We’ve long said this deal is bad for consumers and bad for innovation, but in the last few weeks a few other reports have come out that indicate our initial reaction might be correct. And perhaps with its decision on Monday, the FCC is really listening.
For example, last week the Yankee Group issued a note that said it believed wireless prices would rise by $35 in six major cities if AT&T were to buy T-Mobile. AT&T disputes this. Last month consumers (with the help of an enterprising law firm) filed a suit seeking arbitration to stop the merger. Also in July, Senator Herb Kohl, the Democratic chairman of the Senate Judiciary subcommittee on antitrust matters, came out strongly against the deal, as did several other Democratic senators. However, two powerful Republican senators, including John Cornyn from the state of Texas, where AT&T’s headquarters are based, praised the deal.
However, not everyone seems upset. AT&T hired consulting firm M+R to do its own analysis on T-Mobile. The paper, by M+R economist Allen Rosenfeld, argued that regulators are focusing somewhat on the wrong issue — not what happens if AT&T buys T-Mo but what happens if AT&T doesn’t buy T-Mobile. The paper posits that without AT&T’s big bucks, T-Mobile will fail, leaving consumers with less choice in the market anyhow.
It says that many analysts are making a mistake by comparing apples to oranges, with the oranges being the current 2010 pricing environment and the apples being the 2012 post-merger pricing environment if the T-Mobile buy occurs. So instead of comparing today’s real prices, the paper suggests that the economically rational thing to do is compare the imaginary apples of the 2012 time frame if the deal happened versus if the deal did not happen.
At the core of the flawed apples-and-oranges comparison is an implicit assumption that, in the absence of the proposed merger, T-Mobile USA’s current pricing structure would continue to be available to consumers. In the most-general sense, that assumption implies a continuation of the status quo for T-Mobile USA for the foreseeable future. More specifically, it assumes that T-Mobile USA’s overall customer strategy, driven by plans priced lower than AT&T’s and Verizon’s, could be sustained for years to come. A close look at the industry and the competitive outlook for T-Mobile USA, however, casts serious doubt upon the validity of the assumption that T-Mobile USA, going it alone in the absence of the merger, would be able to sustain its pricing strategy and that consumers would be better off if the merger were not approved.

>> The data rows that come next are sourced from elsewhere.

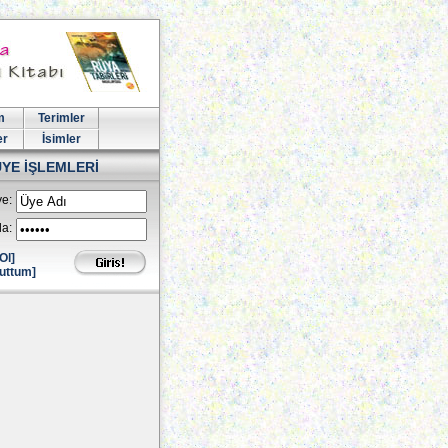
m
Terimler
er
İsimler
ÜYE İŞLEMLERİ
e:
la:
Ol]
uttum]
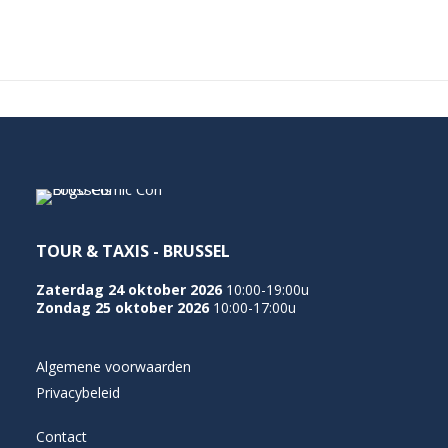
TOUR & TAXIS - BRUSSEL
Zaterdag 24 oktober 2026
10:00-19:00u
Zondag 25 oktober 2026
10:00-17:00u
Algemene voorwaarden
Privacybeleid
Contact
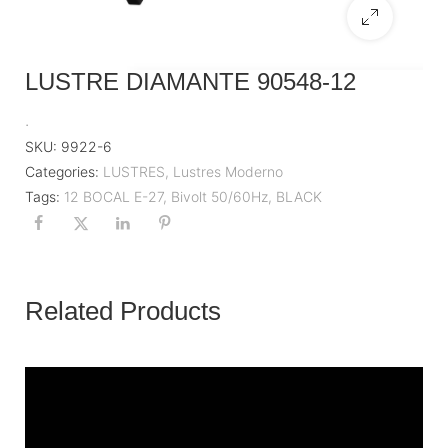
LUSTRE DIAMANTE 90548-12
.
SKU:
9922-6
Categories:
LUSTRES
,
Lustres Moderno
Tags:
12 BOCAL E-27
,
Bivolt 50/60Hz
,
BLACK
Related Products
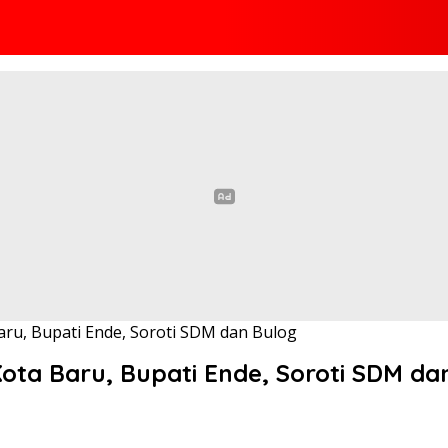
aru, Bupati Ende, Soroti SDM dan Bulog
ota Baru, Bupati Ende, Soroti SDM da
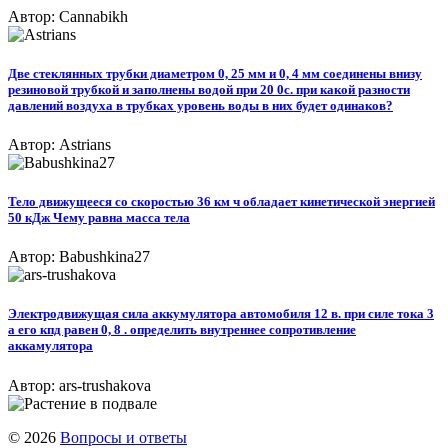
Автор: Cannabikh
Две стеклянных трубки диаметром 0, 25 мм и 0, 4 мм соединены внизу
резиновой трубкой и заполнены водой при 20 0с. при какой разности
давлений воздуха в трубках уровень воды в них будет одинаков?
Автор: Astrians
Тело движущееся со скоростью 36 км ч обладает кинетической энергией
50 кДж Чему равна масса тела
Автор: Babushkina27
Электродвижущая сила аккумулятора автомобиля 12 в. при силе тока 3
а его кпд равен 0, 8 . определить внутреннее сопротивление
аккамулятора
Автор: ars-trushakova
© 2026
Вопросы и ответы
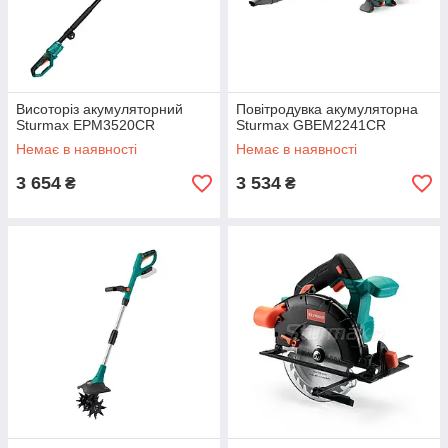
Висоторіз акумуляторний
Повітродувка акумуляторна
Sturmax EPM3520CR
Sturmax GBEM2241CR
Немає в наявності
Немає в наявності
3 654
3 534
₴
₴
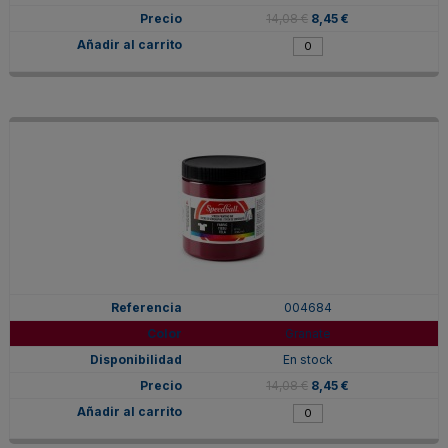
14,08 €
8,45 €
004684
Granate
En stock
14,08 €
8,45 €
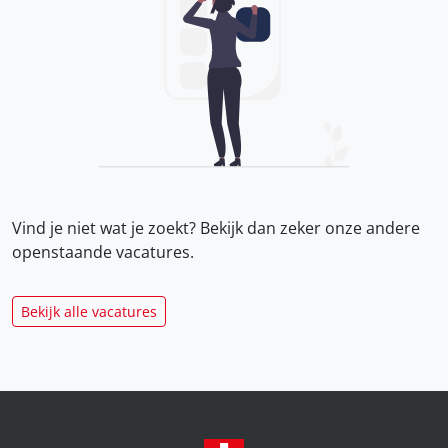
Vind je niet wat je zoekt? Bekijk dan zeker onze
andere
openstaande vacatures.
Bekijk alle vacatures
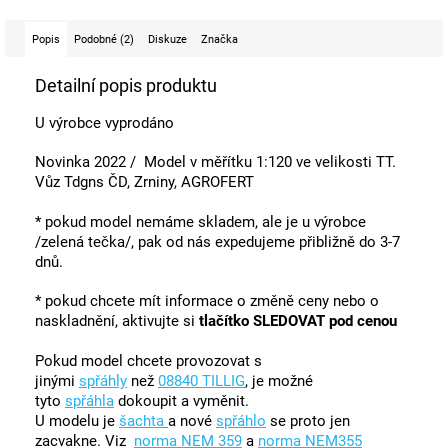
Popis
Podobné (2)
Diskuze
Značka
Detailní popis produktu
U výrobce vyprodáno
Novinka 2022 / Model v měřítku 1:120 ve velikosti TT.
Vůz Tdgns ČD, Zrniny, AGROFERT
* pokud model nemáme skladem, ale je u výrobce
/zelená tečka/, pak od nás expedujeme přibližně do 3-7
dnů.
* pokud chcete mít informace o změně ceny nebo o
naskladnění, aktivujte si
tlačítko SLEDOVAT pod cenou
Pokud model chcete provozovat s
jinými
spřáhly
než
08840 TILLIG
, je možné
tyto
spřáhla
dokoupit a vyměnit.
U modelu je
šachta
a nové
spřáhlo
se proto jen
zacvakne. Viz
norma NEM 359
a
norma NEM355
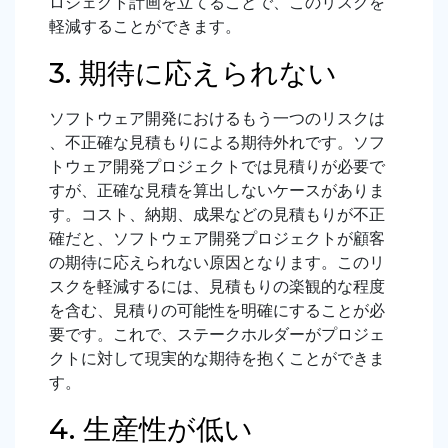
ロジェクト計画を立てることで、このリスクを
軽減することができます。
3. 期待に応えられない
ソフトウェア開発におけるもう一つのリスクは
、不正確な見積もりによる期待外れです。ソフ
トウェア開発プロジェクトでは見積りが必要で
すが、正確な見積を算出しないケースがありま
す。コスト、納期、成果などの見積もりが不正
確だと、ソフトウェア開発プロジェクトが顧客
の期待に応えられない原因となります。このリ
スクを軽減するには、見積もりの楽観的な程度
を含む、見積りの可能性を明確にすることが必
要です。これで、ステークホルダーがプロジェ
クトに対して現実的な期待を抱くことができま
す。
4. 生産性が低い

This perspective may explain why AT&T’s executives on the company’s second quarter results call shared last month that they were confident in the merger going through. But with the latest review by the FCC, it certainly doesn’t look like it can take its $39 billion purchase for granted.
Update No. 2: Qualcomm isn’t pleased with the FCC delay in approving its sale of spectrum to AT&T. The chimaker emailed the following statement:
The FCC should approve the pending AT&T-Qualcomm spectrum sale now because of the clear benefits to the public from the sale that stand on their own and are totally unrelated to the proposed AT&T-T-Mobile merger. Approval now will foster the public policies that the FCC correctly deems so vital for the American public. Approval now will re-purpose unused 700 MHz unpaired spectrum for mobile broadband, thereby easing America’s spectrum crunch and helping to meet the FCC’s goal of reallocating 300 MHz for mobile broadband over the next five years. Approval now will also allow Qualcomm to invest in a new, spectrally efficient technology (supplemental downlink) and enable the first worldwide deployment to occur in the U.S., thereby fostering U.S. economic growth and job creation and enhancing U.S. global leadership in wireless technology.